Dans ce feuilleton en 4 épisodes, nous allons voir comment et pourquoi la monnaie a évolué au fil des siècles, depuis Rome jusqu’à la monnaie fiduciaire. Notre propos se fondera en particulier sur un article rédigé en 2007, modifié en 2015 et republié dans le rapport In Gold We Trust 2022 en hommage à son auteur, Heinz Blasnik, décédé début 2022.
Le passage d’une monnaie simplement dévaluée à une pure monnaie fiduciaire s’est produit par la conjonction de deux développements historiques « distincts et entremêlés », pour reprendre l’expression De Heinz Blasnik :
- L’introduction des premiers billets de banques et du système de réserves fractionnaires, au travers de l’activité des ancêtres des banques commerciales modernes, j’ai nommé les orfèvres ;
- La mise en œuvre en Angleterre du système médiéval d’enregistrement des paiements par bâton de comptage.
La monnaie fiduciaire a pu naître grâce accordée aux orfèvres par leur clients.
Reste à voir le lien avec l’Angleterre de Charles II…
Mais avant cela, il va nous falloir faire un bond de quelques millénaires en arrière pour vous parler de l’une des premières formes de monnaie.
Qu’est-ce que les bâtons de comptage, ou bâtons de taille partagé ?
Commençons par le bâton de comptage simple : il s’agit d’une technique d’enregistrement des nombres consistant à appliquer des entailles sur un morceau de bois, d’os ou d’ivoire. Cette pratique remonte à la Préhistoire. Les deux os d’Ishango, découverts au Congo en 1950, en sont les plus célèbres témoins. Ils font 10 et 14 cm de long et l’on estime qu’ils remontent à 20 000 ans en arrière. L’artéfact le plus ancien est cependant l’os de Lebombo, découvert en Afrique du Sud vers 1972, qui aurait entre 43 et 44 000 ans.

exposé en Belgique.
Imaginez un homme préhistorique : il ne sait pas « compter », mais en appliquant des entailles sur un bâtons, il lui est possible de savoir si tous ses moutons sont bien rentrés à l’enclos. On sait que cette technique de comptage était utilisée dans la Rome antique et Marco Polo l’a vue utilisée en Chine dans la seconde moitié du XIIIe siècle.
Venons-en au bâton de comptage partagé. Cette technique est devenue commune dans l’Europe médiévale. Rappelons que le Moyen-Âge est une immense période de l’histoire de l’Europe puisqu’elle s’étend de la fin de l’Antiquité (avec la chute de l’Empire romain d’Occident à la fin du Ve siècle) à la Renaissance et aux Grandes découvertes (fin du XVe siècle), qui ouvrent l’Epoque moderne.
L’Homme médiéval n’était bien souvent guère plus lettré que notre Homme préhistorique. Il vivait dans une économie essentiellement agricole où les impôts étaient généralement payés sous la forme de marchandises. Et c’est là que le bâton de comptage partagé entre en jeu.
En fendant ce bâton (ou cette planchette, souvent en noisetier) en deux parties dans le sens de la longueur, les deux extrémités cassées forment un parfait système anti-contrefaçon puisqu’elles seules peuvent s’emboîter l’une dans l’autre. Le serf en conservait une moitié comme preuve de paiement de son impôt, quand l’autre revenait au percepteur. Cette technique de comptabilisation des paiements était également utilisée dans le cadre des relations client/fournisseur.
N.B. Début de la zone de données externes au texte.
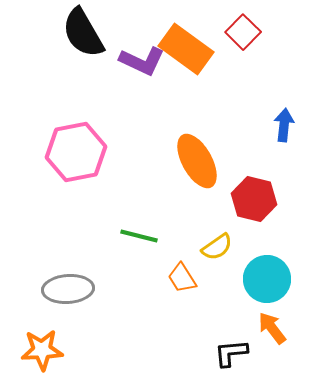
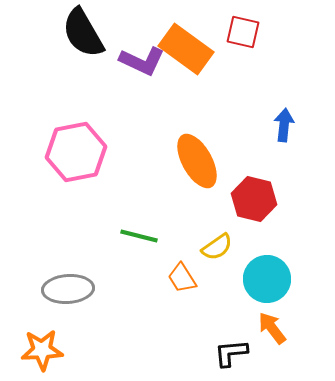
red square: rotated 32 degrees counterclockwise
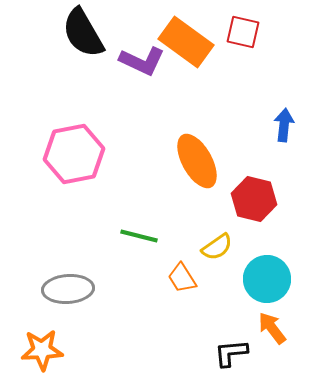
orange rectangle: moved 7 px up
pink hexagon: moved 2 px left, 2 px down
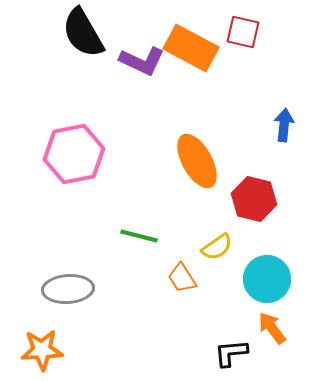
orange rectangle: moved 5 px right, 6 px down; rotated 8 degrees counterclockwise
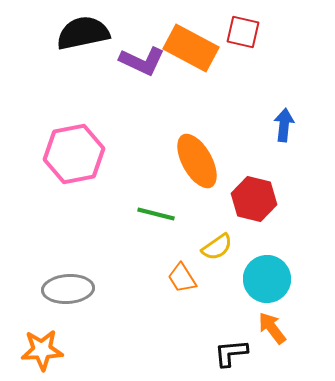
black semicircle: rotated 108 degrees clockwise
green line: moved 17 px right, 22 px up
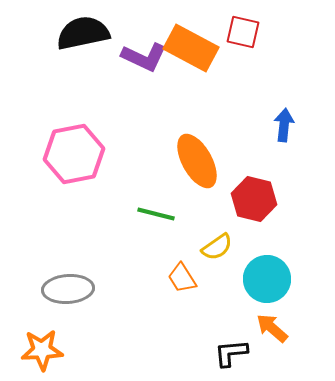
purple L-shape: moved 2 px right, 4 px up
orange arrow: rotated 12 degrees counterclockwise
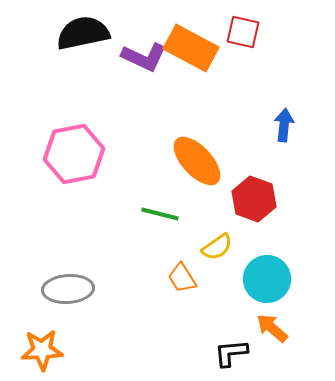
orange ellipse: rotated 14 degrees counterclockwise
red hexagon: rotated 6 degrees clockwise
green line: moved 4 px right
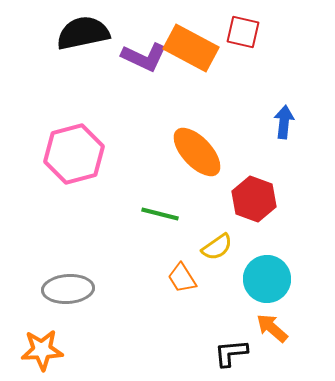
blue arrow: moved 3 px up
pink hexagon: rotated 4 degrees counterclockwise
orange ellipse: moved 9 px up
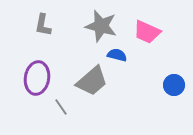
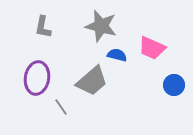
gray L-shape: moved 2 px down
pink trapezoid: moved 5 px right, 16 px down
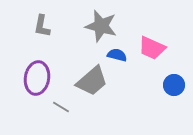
gray L-shape: moved 1 px left, 1 px up
gray line: rotated 24 degrees counterclockwise
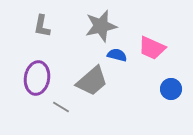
gray star: rotated 28 degrees counterclockwise
blue circle: moved 3 px left, 4 px down
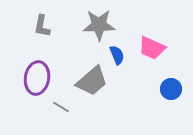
gray star: moved 2 px left, 1 px up; rotated 12 degrees clockwise
blue semicircle: rotated 54 degrees clockwise
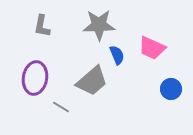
purple ellipse: moved 2 px left
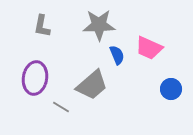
pink trapezoid: moved 3 px left
gray trapezoid: moved 4 px down
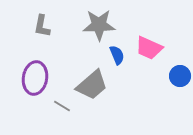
blue circle: moved 9 px right, 13 px up
gray line: moved 1 px right, 1 px up
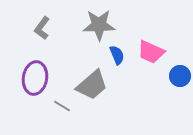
gray L-shape: moved 2 px down; rotated 25 degrees clockwise
pink trapezoid: moved 2 px right, 4 px down
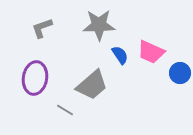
gray L-shape: rotated 35 degrees clockwise
blue semicircle: moved 3 px right; rotated 12 degrees counterclockwise
blue circle: moved 3 px up
gray line: moved 3 px right, 4 px down
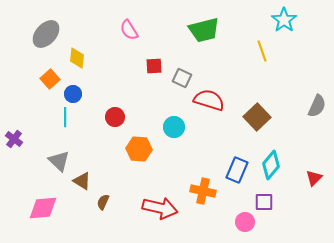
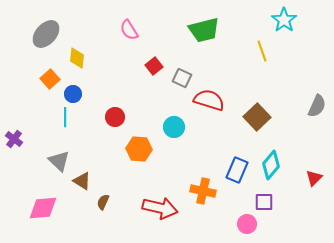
red square: rotated 36 degrees counterclockwise
pink circle: moved 2 px right, 2 px down
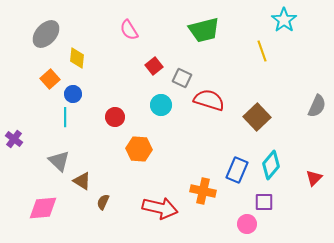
cyan circle: moved 13 px left, 22 px up
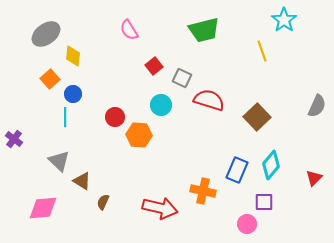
gray ellipse: rotated 12 degrees clockwise
yellow diamond: moved 4 px left, 2 px up
orange hexagon: moved 14 px up
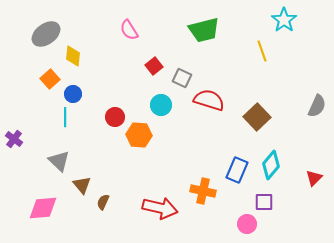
brown triangle: moved 4 px down; rotated 18 degrees clockwise
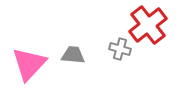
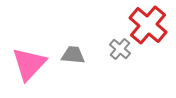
red cross: rotated 12 degrees counterclockwise
gray cross: rotated 25 degrees clockwise
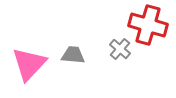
red cross: rotated 24 degrees counterclockwise
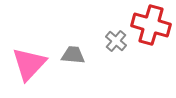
red cross: moved 3 px right
gray cross: moved 4 px left, 8 px up
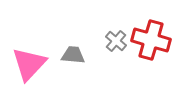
red cross: moved 15 px down
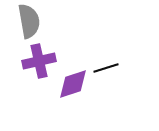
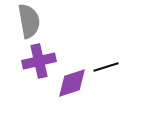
black line: moved 1 px up
purple diamond: moved 1 px left, 1 px up
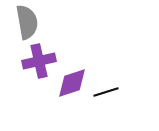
gray semicircle: moved 2 px left, 1 px down
black line: moved 25 px down
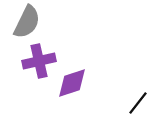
gray semicircle: rotated 36 degrees clockwise
black line: moved 32 px right, 11 px down; rotated 35 degrees counterclockwise
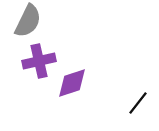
gray semicircle: moved 1 px right, 1 px up
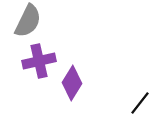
purple diamond: rotated 40 degrees counterclockwise
black line: moved 2 px right
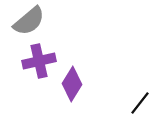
gray semicircle: moved 1 px right; rotated 24 degrees clockwise
purple diamond: moved 1 px down
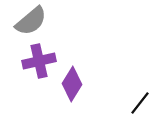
gray semicircle: moved 2 px right
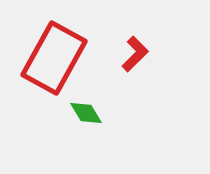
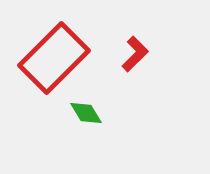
red rectangle: rotated 16 degrees clockwise
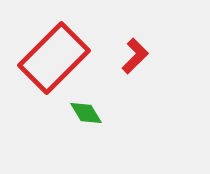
red L-shape: moved 2 px down
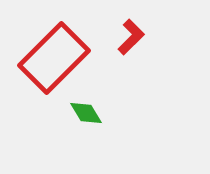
red L-shape: moved 4 px left, 19 px up
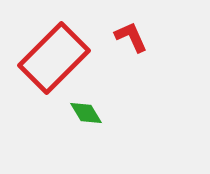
red L-shape: rotated 69 degrees counterclockwise
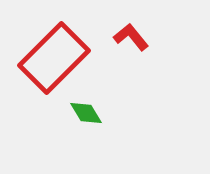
red L-shape: rotated 15 degrees counterclockwise
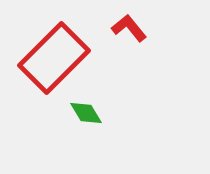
red L-shape: moved 2 px left, 9 px up
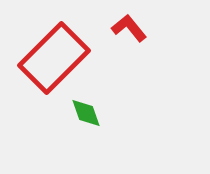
green diamond: rotated 12 degrees clockwise
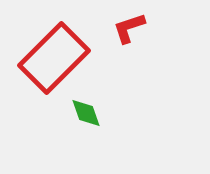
red L-shape: rotated 69 degrees counterclockwise
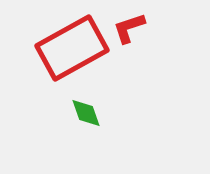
red rectangle: moved 18 px right, 10 px up; rotated 16 degrees clockwise
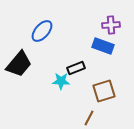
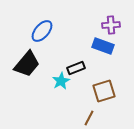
black trapezoid: moved 8 px right
cyan star: rotated 30 degrees counterclockwise
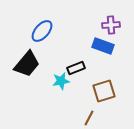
cyan star: rotated 18 degrees clockwise
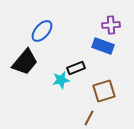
black trapezoid: moved 2 px left, 2 px up
cyan star: moved 1 px up
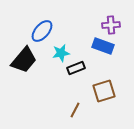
black trapezoid: moved 1 px left, 2 px up
cyan star: moved 27 px up
brown line: moved 14 px left, 8 px up
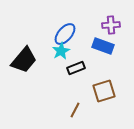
blue ellipse: moved 23 px right, 3 px down
cyan star: moved 2 px up; rotated 18 degrees counterclockwise
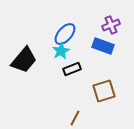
purple cross: rotated 18 degrees counterclockwise
black rectangle: moved 4 px left, 1 px down
brown line: moved 8 px down
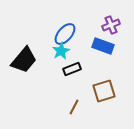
brown line: moved 1 px left, 11 px up
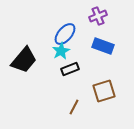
purple cross: moved 13 px left, 9 px up
black rectangle: moved 2 px left
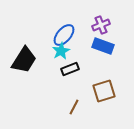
purple cross: moved 3 px right, 9 px down
blue ellipse: moved 1 px left, 1 px down
black trapezoid: rotated 8 degrees counterclockwise
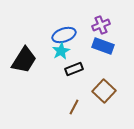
blue ellipse: rotated 30 degrees clockwise
black rectangle: moved 4 px right
brown square: rotated 30 degrees counterclockwise
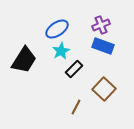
blue ellipse: moved 7 px left, 6 px up; rotated 15 degrees counterclockwise
black rectangle: rotated 24 degrees counterclockwise
brown square: moved 2 px up
brown line: moved 2 px right
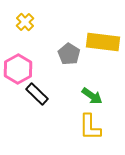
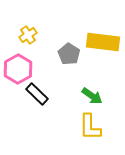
yellow cross: moved 3 px right, 13 px down; rotated 12 degrees clockwise
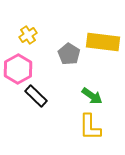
black rectangle: moved 1 px left, 2 px down
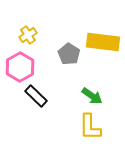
pink hexagon: moved 2 px right, 2 px up
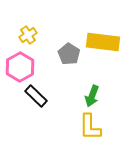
green arrow: rotated 75 degrees clockwise
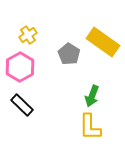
yellow rectangle: rotated 28 degrees clockwise
black rectangle: moved 14 px left, 9 px down
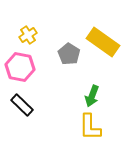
pink hexagon: rotated 20 degrees counterclockwise
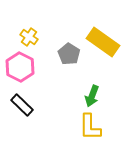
yellow cross: moved 1 px right, 2 px down; rotated 24 degrees counterclockwise
pink hexagon: rotated 16 degrees clockwise
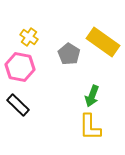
pink hexagon: rotated 16 degrees counterclockwise
black rectangle: moved 4 px left
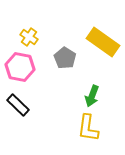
gray pentagon: moved 4 px left, 4 px down
yellow L-shape: moved 2 px left, 1 px down; rotated 8 degrees clockwise
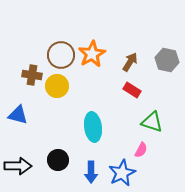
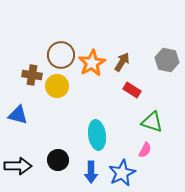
orange star: moved 9 px down
brown arrow: moved 8 px left
cyan ellipse: moved 4 px right, 8 px down
pink semicircle: moved 4 px right
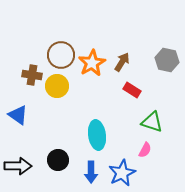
blue triangle: rotated 20 degrees clockwise
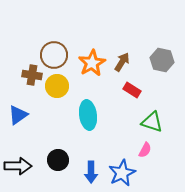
brown circle: moved 7 px left
gray hexagon: moved 5 px left
blue triangle: rotated 50 degrees clockwise
cyan ellipse: moved 9 px left, 20 px up
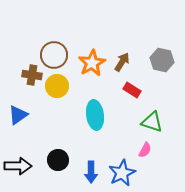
cyan ellipse: moved 7 px right
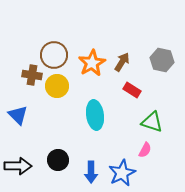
blue triangle: rotated 40 degrees counterclockwise
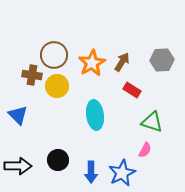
gray hexagon: rotated 15 degrees counterclockwise
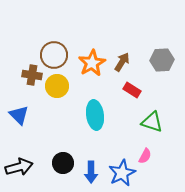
blue triangle: moved 1 px right
pink semicircle: moved 6 px down
black circle: moved 5 px right, 3 px down
black arrow: moved 1 px right, 1 px down; rotated 16 degrees counterclockwise
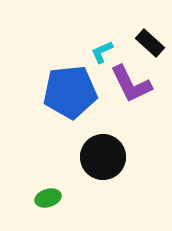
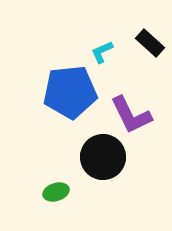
purple L-shape: moved 31 px down
green ellipse: moved 8 px right, 6 px up
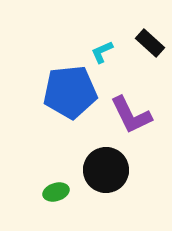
black circle: moved 3 px right, 13 px down
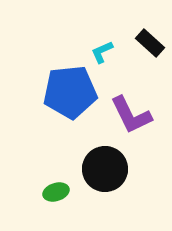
black circle: moved 1 px left, 1 px up
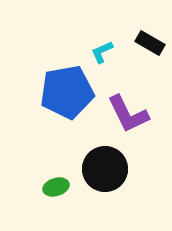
black rectangle: rotated 12 degrees counterclockwise
blue pentagon: moved 3 px left; rotated 4 degrees counterclockwise
purple L-shape: moved 3 px left, 1 px up
green ellipse: moved 5 px up
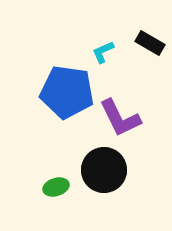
cyan L-shape: moved 1 px right
blue pentagon: rotated 18 degrees clockwise
purple L-shape: moved 8 px left, 4 px down
black circle: moved 1 px left, 1 px down
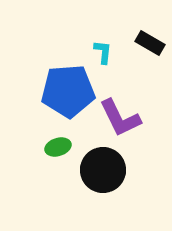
cyan L-shape: rotated 120 degrees clockwise
blue pentagon: moved 1 px right, 1 px up; rotated 12 degrees counterclockwise
black circle: moved 1 px left
green ellipse: moved 2 px right, 40 px up
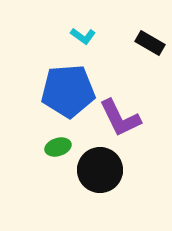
cyan L-shape: moved 20 px left, 16 px up; rotated 120 degrees clockwise
black circle: moved 3 px left
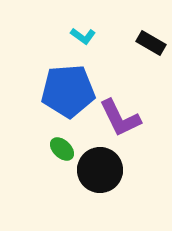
black rectangle: moved 1 px right
green ellipse: moved 4 px right, 2 px down; rotated 60 degrees clockwise
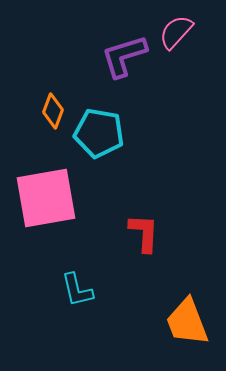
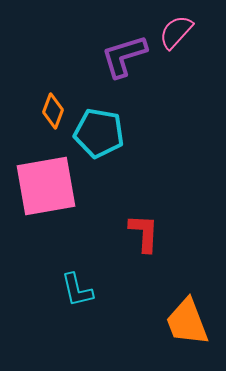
pink square: moved 12 px up
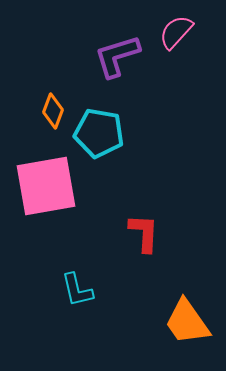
purple L-shape: moved 7 px left
orange trapezoid: rotated 14 degrees counterclockwise
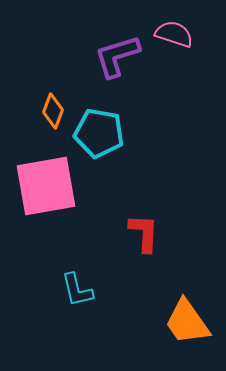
pink semicircle: moved 2 px left, 2 px down; rotated 66 degrees clockwise
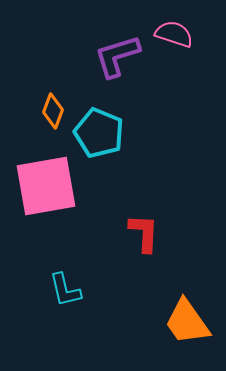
cyan pentagon: rotated 12 degrees clockwise
cyan L-shape: moved 12 px left
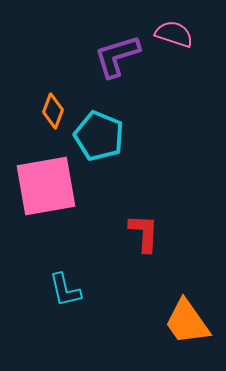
cyan pentagon: moved 3 px down
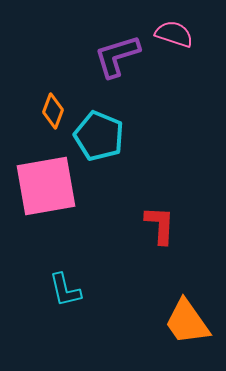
red L-shape: moved 16 px right, 8 px up
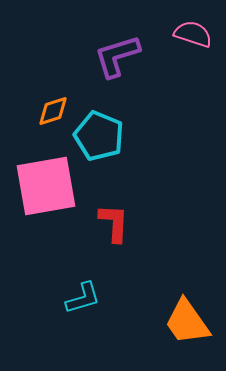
pink semicircle: moved 19 px right
orange diamond: rotated 52 degrees clockwise
red L-shape: moved 46 px left, 2 px up
cyan L-shape: moved 18 px right, 8 px down; rotated 93 degrees counterclockwise
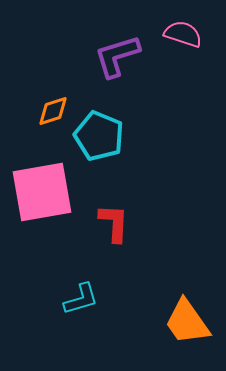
pink semicircle: moved 10 px left
pink square: moved 4 px left, 6 px down
cyan L-shape: moved 2 px left, 1 px down
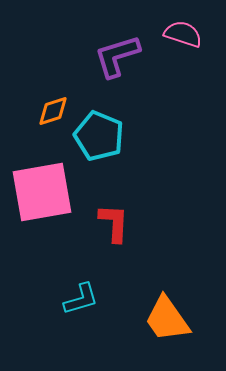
orange trapezoid: moved 20 px left, 3 px up
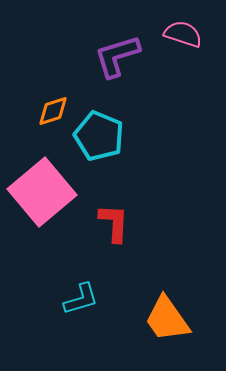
pink square: rotated 30 degrees counterclockwise
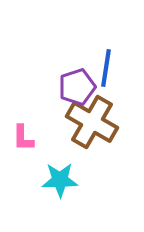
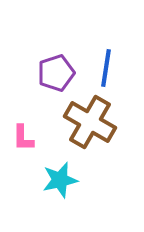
purple pentagon: moved 21 px left, 14 px up
brown cross: moved 2 px left
cyan star: rotated 12 degrees counterclockwise
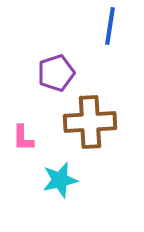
blue line: moved 4 px right, 42 px up
brown cross: rotated 33 degrees counterclockwise
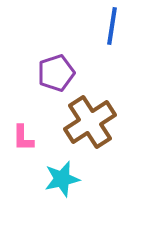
blue line: moved 2 px right
brown cross: rotated 30 degrees counterclockwise
cyan star: moved 2 px right, 1 px up
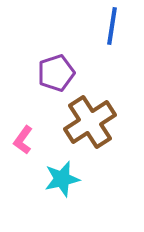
pink L-shape: moved 2 px down; rotated 36 degrees clockwise
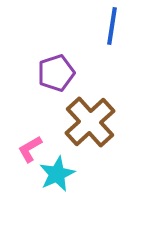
brown cross: rotated 9 degrees counterclockwise
pink L-shape: moved 7 px right, 9 px down; rotated 24 degrees clockwise
cyan star: moved 5 px left, 5 px up; rotated 12 degrees counterclockwise
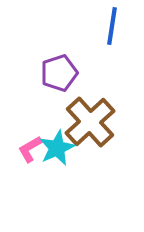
purple pentagon: moved 3 px right
cyan star: moved 26 px up
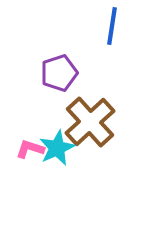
pink L-shape: rotated 48 degrees clockwise
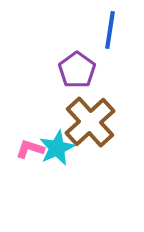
blue line: moved 2 px left, 4 px down
purple pentagon: moved 18 px right, 3 px up; rotated 18 degrees counterclockwise
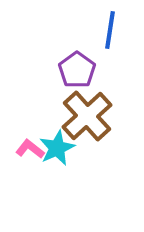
brown cross: moved 3 px left, 6 px up
pink L-shape: rotated 20 degrees clockwise
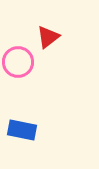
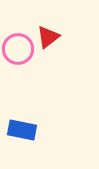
pink circle: moved 13 px up
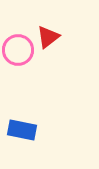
pink circle: moved 1 px down
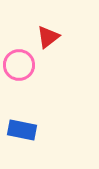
pink circle: moved 1 px right, 15 px down
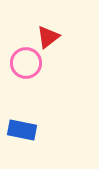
pink circle: moved 7 px right, 2 px up
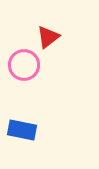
pink circle: moved 2 px left, 2 px down
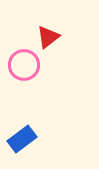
blue rectangle: moved 9 px down; rotated 48 degrees counterclockwise
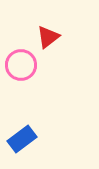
pink circle: moved 3 px left
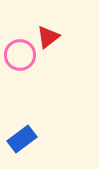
pink circle: moved 1 px left, 10 px up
En France, ce système a perduré jusque dans la première partie du XXe siècle, notamment dans la haute Provence rurale. La « taille » était conservée par le commerçant et la « contretaille » (ou « échantillon ») revenait à l’acheteur.
Mais c’est en Angleterre que ce système a eu le plus d’impact sur l’histoire de la monnaie.
L’Angleterre d’Henri Ier à Charles II : tally sticks et naissance du marché de la dette publique
Chez nos voisins d’Outre-manche, le système du bâton de comptage partagé (split tally stick) a été institutionnalisé par Henri Ier (1100-1135) en 1100 en tant que méthode officielle pour enregistrer et contrôler le paiement des impôts.

Sous le règne d’Henri II (1154-1189), ce système a commencé à se complexifier. A l’époque, les impôts étaient payés deux fois par an. Ce que l’on appellerait aujourd’hui l’« acompte partiel » réglé à Pâques a donné lieu au développement d’un marché secondaire des bâtons de comptage, sur lequel ces derniers s’échangeaient à un prix inférieur à leur valeur nominale. Comme ces bâtons pouvaient être présentés à l’Échiquier comme preuve du paiement des impôts, ils en sont venus à être acceptés en tant que substituts à la monnaie pour le paiement de biens et de services.
La suite était écrite d’avance : très rapidement, le roi et son trésorier se sont rendu compte que rien ne les empêchait d’émettre des bâtons de comptage à l’avance. Dans un royaume guerrier, ce ne sont pas les prétextes ni les urgences qui manquent. C’est ainsi qu’est né le marché de la dette publique : par la vente de créances sur des recettes fiscales futures.

Voilà comment s’est formée la pierre angulaire de notre système de monnaie fiduciaire et de notre système financier contemporain.
Avec Charles II (1660-1685), l’ingénierie financière a changé de vitesse, ou plutôt de dimension. C’est avec elle que la monnaie est entrée dans la modernité.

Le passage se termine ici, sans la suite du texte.